Panel Predicts 1% Growth for 2026 If Conditions Improve
The current economic forecast offers no growth for 2025, but experts are slightly more hopeful about 2026. The panel expects a 1% GDP increase next year, assuming global trade stabilizes and domestic reforms kick in.
This projection matches the forecast made a month earlier by the previous German government.
Chancellor Friedrich Merz Aims to Turn the Tide
Friedrich Merz, Germany’s new chancellor who took office on May 6, is under immediate pressure to boost the economy.

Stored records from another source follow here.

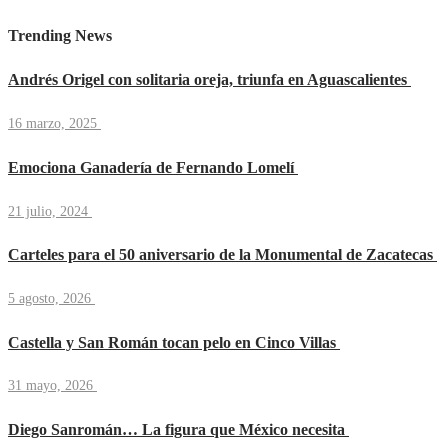
Trending News
Andrés Origel con solitaria oreja, triunfa en Aguascalientes
16 marzo, 2025
Emociona Ganadería de Fernando Lomelí
21 julio, 2024
Carteles para el 50 aniversario de la Monumental de Zacatecas
5 agosto, 2026
Castella y San Román tocan pelo en Cinco Villas
31 mayo, 2026
Diego Sanromán… La figura que México necesita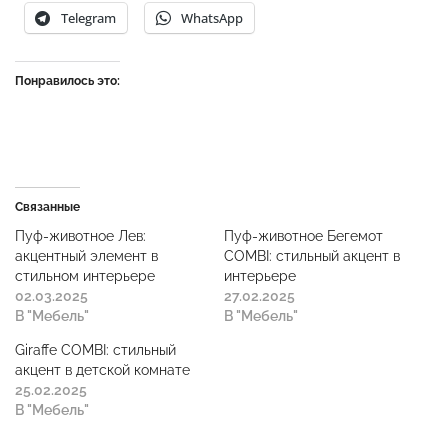
Telegram
WhatsApp
Понравилось это:
Связанные
Пуф-животное Лев:
Пуф-животное Бегемот
акцентный элемент в
COMBI: стильный акцент в
стильном интерьере
интерьере
02.03.2025
27.02.2025
В "Мебель"
В "Мебель"
Giraffe COMBI: стильный
акцент в детской комнате
25.02.2025
В "Мебель"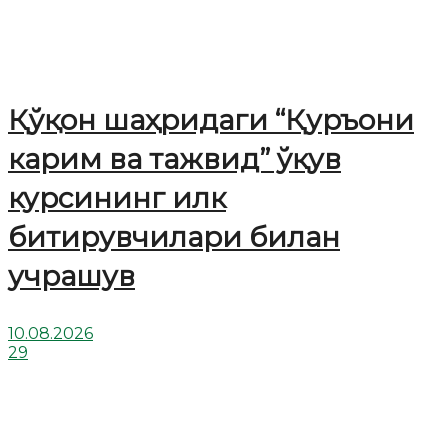
Қўқон шаҳридаги “Қуръони
карим ва тажвид” ўқув
курсининг илк
битирувчилари билан
учрашув
10.08.2026
29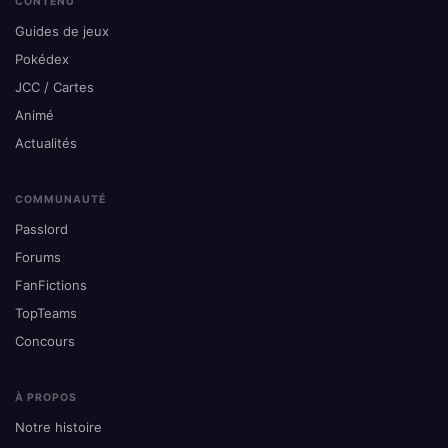
CONTENU
Guides de jeux
Pokédex
JCC / Cartes
Animé
Actualités
COMMUNAUTÉ
Passlord
Forums
FanFictions
TopTeams
Concours
À PROPOS
Notre histoire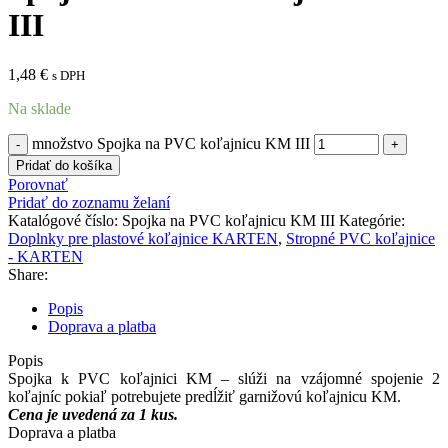
III
1,48
€
s DPH
Na sklade
množstvo Spojka na PVC koľajnicu KM III
Pridať do košíka
Porovnať
Pridať do zoznamu želaní
Katalógové číslo:
Spojka na PVC koľajnicu KM III
Kategórie:
Doplnky pre plastové koľajnice KARTEN
,
Stropné PVC koľajnice
- KARTEN
Share:
Popis
Doprava a platba
Popis
Spojka k PVC koľajnici KM – slúži na vzájomné spojenie 2
koľajníc pokiaľ potrebujete predĺžiť garnižovú koľajnicu KM.
Cena je uvedená za 1 kus.
Doprava a platba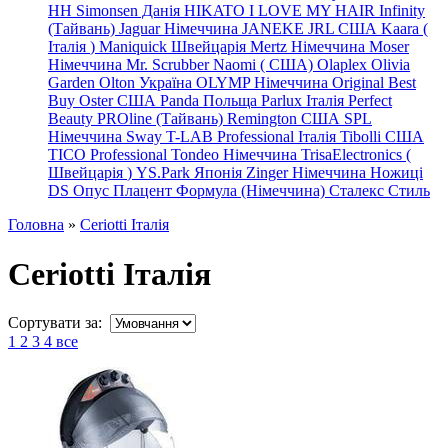
HH Simonsen Данія
HIKATO
I LOVE MY HAIR
Infinity
(Тайвань)
Jaguar Німеччина
JANEKE
JRL
США
Kaara
(
Італія
)
Maniquick Швейцарія
Mertz Німеччина
Moser
Німеччина
Mr. Scrubber Naomi
(
США)
Olaplex
Olivia
Garden
Olton Україна
OLYMP Німеччина
Original Best
Buy
Oster США
Panda Польща
Parlux Італія
Perfect
Beauty
PROline (Тайвань)
Remington США
SPL
Німеччина
Sway
T-LAB Professional Італія
Tibolli США
TICO
Professional
Tondeo
Німеччина
TrisaElectronics (
Швейцарія
)
YS.Park Японія
Zinger Німеччина
Ножиці
DS
Опус
Плацент Формула (Німеччина)
Сталекс
Стиль
Головна
»
Ceriotti Італія
Ceriotti Італія
Сортувати за:
1
2
3
4
все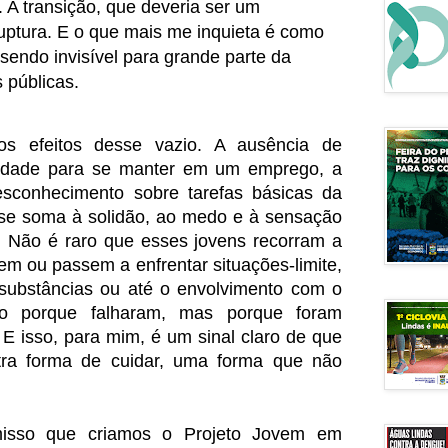
. A transição, que deveria ser um
uptura. E o que mais me inquieta é como
endo invisível para grande parte da
s públicas.
os efeitos desse vazio. A ausência de
culdade para se manter em um emprego, a
esconhecimento sobre tarefas básicas da
o se soma à solidão, ao medo e à sensação
. Não é raro que esses jovens recorram a
m ou passem a enfrentar situações-limite,
substâncias ou até o envolvimento com o
ão porque falharam, mas porque foram
 E isso, para mim, é um sinal claro de que
utra forma de cuidar, uma forma que não
isso que criamos o Projeto Jovem em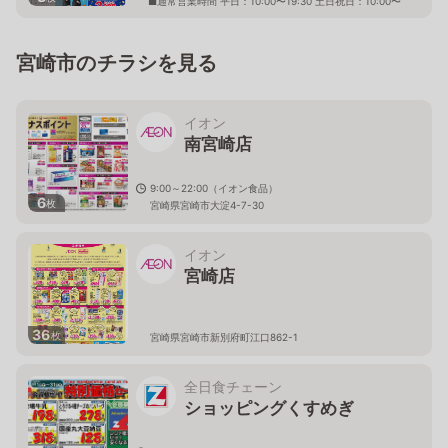
■通常営業時間 平日：10:00〜19:30 土日祝日：10:00〜
20:00 ※土日祝および期間により、急な変動することが
ありますので 詳細はホームページを確認ください
宮崎県宮崎市柳丸町166番地
宮崎市のチラシを見る
イオン
南宮崎店
9:00～22:00（イオン食品）
6
枚
宮崎県宮崎市大淀4-7-30
イオン
宮崎店
36
枚
宮崎県宮崎市新別府町江口862-1
全日食チェーン
ショッピングくすめぎ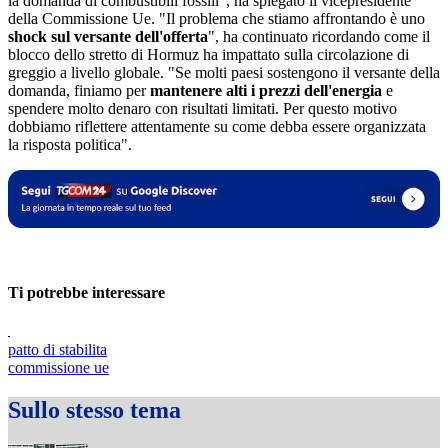
la domanda di combustibili fossili", ha spiegato il vicepresidente
della Commissione Ue. "Il problema che stiamo affrontando è uno
shock sul versante dell'offerta
", ha continuato ricordando come il
blocco dello stretto di Hormuz ha impattato sulla circolazione di
greggio a livello globale. "Se molti paesi sostengono il versante della
domanda, finiamo per
mantenere alti i prezzi dell'energia
e
spendere molto denaro con risultati limitati. Per questo motivo
dobbiamo riflettere attentamente su come debba essere organizzata
la risposta politica".
Ti potrebbe interessare
patto di stabilita
commissione ue
Sullo stesso tema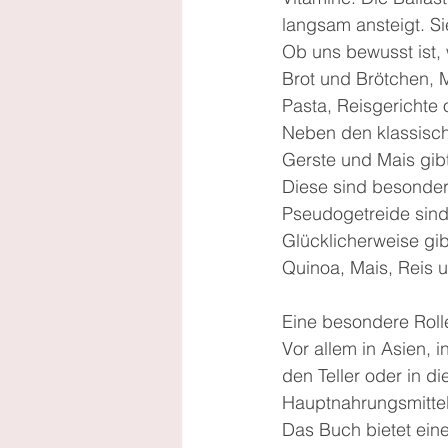
langsam ansteigt. Si
Ob uns bewusst ist, 
Brot und Brötchen, 
Pasta, Reisgerichte 
Neben den klassisch
Gerste und Mais gib
Diese sind besonders
Pseudogetreide sind 
Glücklicherweise gib
Quinoa, Mais, Reis u
Eine besondere Rolle
Vor allem in Asien, 
den Teller oder in di
Hauptnahrungsmittel
Das Buch bietet ein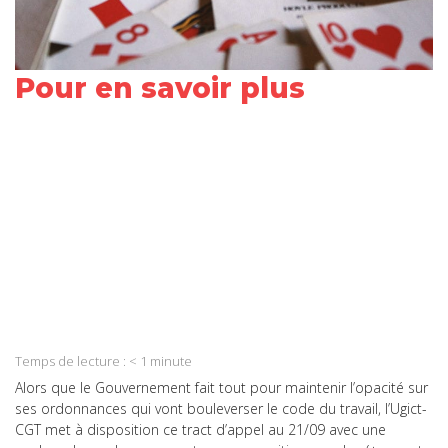
Pour en savoir plus
Share
on
Share
Facebook
on
Share
Twitter
on
Share
LinkedIn
on
Share
WhatsApp
on
Temps de lecture :
< 1
minute
Email
Alors que le Gouvernement fait tout pour maintenir l’opacité sur
ses ordonnances qui vont bouleverser le code du travail, l’Ugict-
CGT met à disposition ce tract d’appel au 21/09 avec une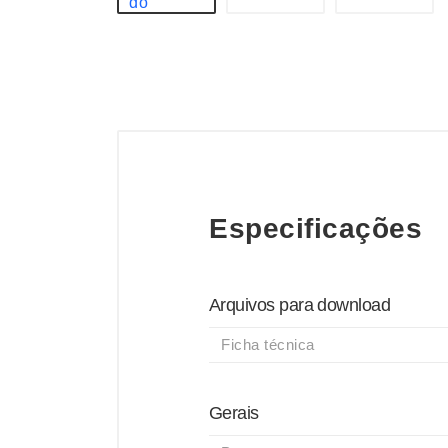
Especificações
Arquivos para download
Ficha técnica
Gerais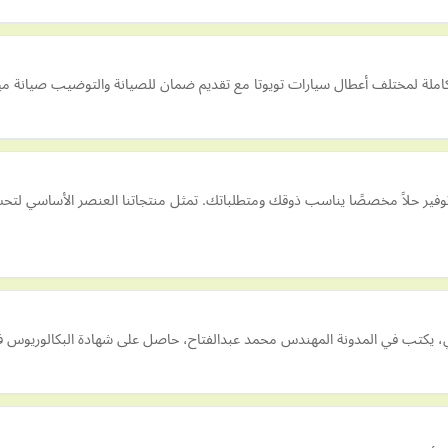
ملة لمختلف أعطال سيارات تويوتا مع تقديم ضمان للصيانة والتوضيب صيانة ميكا
فير حلاً مخصصًا يناسب ذوقك ومتطلباتك. تمثل منتجاتنا العنصر الأساسي لتحسين
ربي، يكتب في المدونة المهندس محمد عبدالفتاح، حاصل على شهادة البكالوريوس ف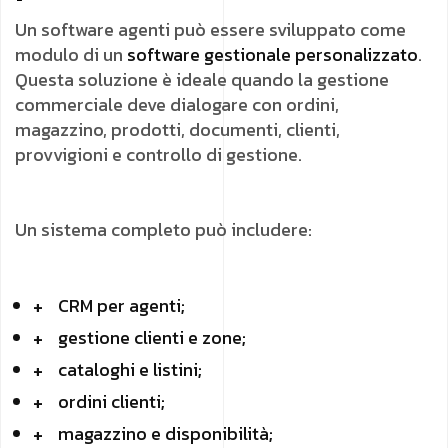
Un software agenti può essere sviluppato come
modulo di un
software gestionale personalizzato
.
Questa soluzione è ideale quando la gestione
commerciale deve dialogare con ordini,
magazzino, prodotti, documenti, clienti,
provvigioni e controllo di gestione.
Un sistema completo può includere:
CRM per agenti;
gestione clienti e zone;
cataloghi e listini;
ordini clienti;
magazzino e disponibilità;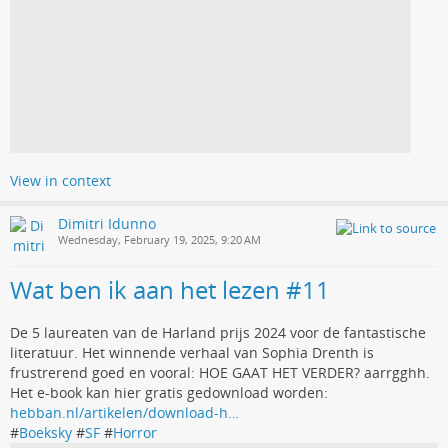
View in context
Dimitri Idunno
Wednesday, February 19, 2025, 9:20 AM
Wat ben ik aan het lezen #11
De 5 laureaten van de Harland prijs 2024 voor de fantastische
literatuur. Het winnende verhaal van Sophia Drenth is
frustrerend goed en vooral: HOE GAAT HET VERDER? aarrgghh.
Het e-book kan hier gratis gedownload worden:
hebban.nl/artikelen/download-h…
#
Boeksky
#
SF
#
Horror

He has promised a pro-business agenda that includes:
Rolling back bureaucracy
Pushing for more digital transformation
Providing tax cuts for companies
Supporting new European trade agreements
Merz’s coalition has also announced a massive investment package aimed at modernizing Germany’s infrastructure, a move the panel says could help turn things around by creating jobs, attracting investment, and boosting productivity.
Schnitzer noted:
“This investment package offers opportunities for a modernization of infrastructure in Germany and a return to a higher path of growth.”
Germany’s Challenges: More Than Just Tariffs
While U.S. tariffs are a major concern, Germany’s struggles run deeper. Other long-term problems include:
A shrinking workforce due to demographic change
Slow adoption of digital technologies
Energy costs and supply chain vulnerabilities
Over-regulation holding back startups and innovation
Economists believe that unless these structural issues are addressed, Germany may continue to see weak growth for years to come.
What’s Next for Europe’s Economic Powerhouse?
With Germany’s economic engine stalling, the impact is likely to ripple across the European Union. As Europe’s largest economy, Germany plays a key role in the region’s stability and prosperity.
If Chancellor Merz’s reforms succeed, Germany could regain momentum in 2026. But much will depend on global trade conditions, the outcome of U.S. tariff policies, and whether business confidence returns.